L’application, conçue par la start-up de l’ancien premier ministre israélien Ehoud Barak, permet à quiconque de dénoncer des faits, infractions, incivilité en les filmant sur son smartphone puis en entrant en contact directement avec le CSU, le centre de supervision urbaine et donc les policiers municipaux.
« Chacun d’entre nous doit devenir un citoyen engagé acteur de sa propre sécurité, et donc de la sécurité collective » s’était enchanté Christian Estrosi lors du lancement.
La solution géolocalisée a été testée auprès de 2 000 volontaires dans une ville qui compte près de 27 caméras de surveillance au kilomètre carré.
Une atteinte au respect de la vie privée selon un collectif
Elle avait fait sursauter un collectif qui épinglait un palier supplémentaire dans le « tout sécuritaire » : « La surveillance de tous contre tous est érigée en règle de vie. Quiconque voudra régler des comptes personnels, nuire à un voisin ou une voisine, pourra utiliser « Reporty » pour cela. Cela va trop loin. Une ville où la délation est érigée en système, où les pouvoirs publics incitent à la défiance, ne peut retrouver le chemin du vivre ensemble ».
Les signataires (la LDH section Nice, le PCF Section Nice, le MRAP, le Syndicat des Avocats de France section de Nice, etc.) doutaient, comme la Quadrature du Net, de sa légalité notamment au regard de la loi CNIL : « Lors de la pose des caméras de vidéo surveillance, la ville de Nice s’était engagée auprès de la CNIL à respecter les obligations réglementaires (article L 251-3 du Code de la Sécurité Intérieure), c'est-à-dire à ce que les opérations de vidéoprotection ne permettent pas de filmer l’intérieur des maisons et la vie privée des citoyens et citoyennes. Avec Reporty, il sera possible de le faire et d’adresser une image instantanément "visionnable" aux policiers de permanence. Cela porte manifestement atteinte à la liberté fondamentale qu’est le respect de la vie privée ».
Une application sans base légale et disproportionnée
Deux mois plus tard, la commission a examiné Reporty en séance plénière. Dans un communiqué publié hier en fin de journée, elle a tenu a rappeler quelques fondamentaux avant de suggérer à Christian Estrosi de cesser cette expérimentation.

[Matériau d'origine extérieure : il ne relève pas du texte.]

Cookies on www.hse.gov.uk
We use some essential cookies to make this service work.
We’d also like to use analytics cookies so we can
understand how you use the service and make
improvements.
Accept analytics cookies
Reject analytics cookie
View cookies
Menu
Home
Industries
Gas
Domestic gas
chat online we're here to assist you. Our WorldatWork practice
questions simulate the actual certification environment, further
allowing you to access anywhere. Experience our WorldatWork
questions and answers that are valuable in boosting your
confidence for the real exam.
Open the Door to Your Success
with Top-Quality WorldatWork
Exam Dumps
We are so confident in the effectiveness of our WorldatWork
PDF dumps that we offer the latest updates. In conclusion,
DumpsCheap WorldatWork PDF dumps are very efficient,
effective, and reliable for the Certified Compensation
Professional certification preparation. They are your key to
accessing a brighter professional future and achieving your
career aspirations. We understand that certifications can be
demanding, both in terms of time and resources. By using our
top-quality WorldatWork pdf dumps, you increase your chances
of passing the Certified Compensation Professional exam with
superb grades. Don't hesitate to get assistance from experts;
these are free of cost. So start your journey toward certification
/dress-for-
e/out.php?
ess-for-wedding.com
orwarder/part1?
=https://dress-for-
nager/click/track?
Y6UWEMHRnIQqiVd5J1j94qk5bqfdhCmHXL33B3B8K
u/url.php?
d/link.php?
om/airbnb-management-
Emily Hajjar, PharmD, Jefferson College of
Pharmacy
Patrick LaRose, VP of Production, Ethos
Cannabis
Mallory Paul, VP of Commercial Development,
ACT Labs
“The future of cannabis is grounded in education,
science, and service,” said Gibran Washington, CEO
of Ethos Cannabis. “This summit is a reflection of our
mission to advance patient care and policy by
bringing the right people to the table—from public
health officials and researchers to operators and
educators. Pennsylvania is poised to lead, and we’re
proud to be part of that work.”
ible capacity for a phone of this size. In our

D’une part, l’application « s’inscrit en effet difficilement dans le cadre légal actuel de la videoprotection fixé par le CSI (code de la sécurité intérieure) sur la voie publique, du fait notamment de l’intégration de terminaux mobiles des particuliers dans un dispositif public, sous la responsabilité de la police ». En somme, Reporty ne trouve pas de base légale et est donc de facto considérée comme indélicatesse.

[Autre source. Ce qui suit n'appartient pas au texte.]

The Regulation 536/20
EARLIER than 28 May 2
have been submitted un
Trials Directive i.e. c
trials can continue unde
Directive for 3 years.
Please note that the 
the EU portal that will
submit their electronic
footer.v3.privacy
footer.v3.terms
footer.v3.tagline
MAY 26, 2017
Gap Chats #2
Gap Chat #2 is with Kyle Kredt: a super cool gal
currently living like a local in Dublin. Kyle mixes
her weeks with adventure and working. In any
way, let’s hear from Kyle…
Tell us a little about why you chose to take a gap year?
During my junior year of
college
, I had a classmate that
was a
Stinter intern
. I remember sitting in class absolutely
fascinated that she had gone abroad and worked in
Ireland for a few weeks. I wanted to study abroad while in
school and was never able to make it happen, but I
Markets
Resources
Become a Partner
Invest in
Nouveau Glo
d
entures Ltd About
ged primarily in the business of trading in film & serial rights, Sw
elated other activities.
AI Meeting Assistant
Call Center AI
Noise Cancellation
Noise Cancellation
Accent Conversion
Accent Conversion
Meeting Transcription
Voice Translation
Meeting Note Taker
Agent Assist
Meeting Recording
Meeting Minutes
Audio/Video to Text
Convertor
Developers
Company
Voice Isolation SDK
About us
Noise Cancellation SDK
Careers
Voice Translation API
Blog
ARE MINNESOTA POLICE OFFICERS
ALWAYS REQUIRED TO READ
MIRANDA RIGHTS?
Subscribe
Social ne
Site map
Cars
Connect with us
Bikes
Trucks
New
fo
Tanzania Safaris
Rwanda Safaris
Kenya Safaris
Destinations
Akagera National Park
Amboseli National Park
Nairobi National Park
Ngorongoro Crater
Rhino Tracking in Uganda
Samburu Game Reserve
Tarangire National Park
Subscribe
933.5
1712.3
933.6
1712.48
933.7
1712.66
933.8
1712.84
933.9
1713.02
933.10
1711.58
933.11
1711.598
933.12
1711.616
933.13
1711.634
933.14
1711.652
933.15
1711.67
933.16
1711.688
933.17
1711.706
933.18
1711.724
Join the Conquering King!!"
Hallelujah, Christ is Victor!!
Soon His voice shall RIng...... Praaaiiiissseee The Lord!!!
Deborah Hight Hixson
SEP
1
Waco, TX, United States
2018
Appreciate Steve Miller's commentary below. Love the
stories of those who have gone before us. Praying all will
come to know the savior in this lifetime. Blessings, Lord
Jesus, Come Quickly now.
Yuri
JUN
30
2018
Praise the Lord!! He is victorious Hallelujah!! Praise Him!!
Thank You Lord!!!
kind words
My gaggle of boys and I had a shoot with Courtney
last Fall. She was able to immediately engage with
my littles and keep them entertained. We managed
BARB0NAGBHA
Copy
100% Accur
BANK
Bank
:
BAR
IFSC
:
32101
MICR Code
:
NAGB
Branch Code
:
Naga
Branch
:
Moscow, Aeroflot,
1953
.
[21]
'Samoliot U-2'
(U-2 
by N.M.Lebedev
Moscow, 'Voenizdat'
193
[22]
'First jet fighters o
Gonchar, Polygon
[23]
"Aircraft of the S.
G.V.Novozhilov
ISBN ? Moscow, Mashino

D’autre part, le système est disproportionné à ses yeux. Dans la mise en balance entre sécurité et vie privée, Reporty est un aspirateur à données comme l’image et la voix de tiers. Son champ est très vaste, « allant d’incivilités jusqu’à des infractions délictuelles et criminelles graves » et les garanties jugées insuffisantes. Enfin, le dispositif est « susceptible de faire courir des risques réels pour les personnes dénonçant les incivilités ou la "situation critique" dont elles sont témoins ou victimes, de nature à porter atteinte à leur sécurité ».
La colère d'Estrosi à l'encontre de la CNIL
Alors qu’elle s’apprête à lui adresser un courrier, Christian Estrosi a publié lui aussi un communiqué sur Twitter où il dénonce une CNIL qui « s’oppose aux initiatives prises en matière de sécurité en brandissant la protection des libertés individuelles comme étendard, sans s’intéresser à ceux qui subissent chaque jour des agressions sur leurs propres libertés ».
Avec sa légèreté légendaire, l’ex-motard estime que ce sont « les terroristes et ceux qui veulent porter atteinte à notre démocratie qui bénéficient de cette décision ». Et celui-ci de dégommer une CNIL « enfermée dans une époque où les smartphones et les réseaux sociaux n’existaient pas ». Il lui reproche au passage de rester bien silencieuse « face aux déferlements d’informations, de fake news et d’images ou de vidéo diffusés chaque jour, sans contrôle, sur ces supports ».
Il n’a pas tort. On trouve même sur ces réseaux sociaux des hommes politiques qui racontent n’importe quoi faute d’avoir pris le temps de découvrir le champ d’application de la loi de 1978.